INFS Health Series: Nutrition for Adolescents Part 2: Understanding the nutritional demands

Author: Aditya Mahajan, Assessment Advisor (INFS)

Key points
• Adequate caloric intake is necessary to facilitate growth and development in the adolescents. The caloric demand depends basically on age, gender, body composition and activity levels.
• Protein intake plays a significant role in supporting the normal growth along with maintenance and addition of lean body mass in the adolescents.
• There are significant differences in the energy metabolism during the exercises between the adolescents and the adults. This can play a crucial role in determining the nutrient requirements of the young athletes.
• Consumption of dietary fiber is associated with a number of health benefits including prevention of chronic conditions like obesity, Type II diabetes, cancer etc.

Keywords: nutrition, adolescent, protein, calories, health

Introduction
The risk factors for various serious conditions start developing during the adolescent stage. With the increase in the prevalence of adolescent obesity, cardiovascular diseases, diabetes etc, it is becoming increasingly important to shift the focus on adolescent nutritional status and eating habits. Also, the numbers of young adolescents are involved in competitive sports. Good performance requires right nutrition, along with the training.

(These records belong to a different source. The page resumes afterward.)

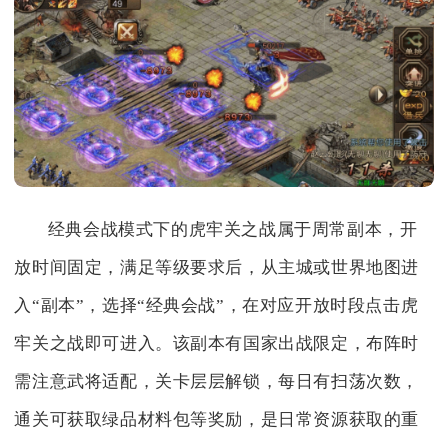
经典会战模式下的虎牢关之战属于周常副本，开
放时间固定，满足等级要求后，从主城或世界地图进
入“副本”，选择“经典会战”，在对应开放时段点击虎
牢关之战即可进入。该副本有国家出战限定，布阵时
需注意武将适配，关卡层层解锁，每日有扫荡次数，
通关可获取绿品材料包等奖励，是日常资源获取的重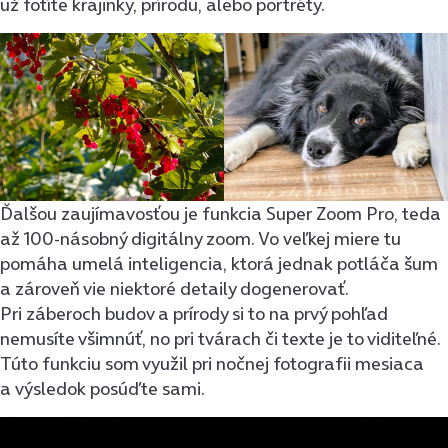
už fotíte krajinky, prírodu, alebo portréty.
Ďalšou zaujímavosťou je funkcia Super Zoom Pro, teda
až 100-násobný digitálny zoom. Vo veľkej miere tu
pomáha umelá inteligencia, ktorá jednak potláča šum
a zároveň vie niektoré detaily dogenerovať.
Pri záberoch budov a prírody si to na prvý pohľad
nemusíte všimnúť, no pri tvárach či texte je to viditeľné.
Túto funkciu som využil pri nočnej fotografii mesiaca
a výsledok posúďte sami.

The aim of this article is to explore the relevant data on the nutritional demands of the adolescents to determine the energy and different macro-nutrient needs of the adolescents.

Energy intake
The energy requirement represents the total energy needed to maintain health, support the growth and an appropriate level of activity.

The energy demands in the normal healthy adolescents are determined by:

  1. Total Energy expenditure (TEE): This includes the following two components:
    ▪ Basal Metabolic rate: Basal metabolic rate is closely related to the height, weight as well as the amount of the lean body mass.
    ▪ Activity level: There are significant differences in the activity level of children and adolescent living in different societies. For example, in general, the activity level of an adolescent living in a rural area is relatively higher than the one living in an urban society. Also, the activity levels are found to vary with the age. Additionally, many adolescents participate also participate in competitive sports. These differences in the activity level result in the different energy requirements to maintain energy balance (i.e. to prevent obesity and malnourishment) and sustain adequate growth.
  2. Discretionary calories: This represents the additional calories required to meet the demands of the normal growth. It was found that the adolescent growth spurt ( the period during which most of the growth in height is achieved; refer to the previous article) is sensitive to the caloric intake. Adequate caloric intake is necessary to support the normal growth and insufficient energy intake may even result in serious consequences such as growth retardation, delayed puberty etc.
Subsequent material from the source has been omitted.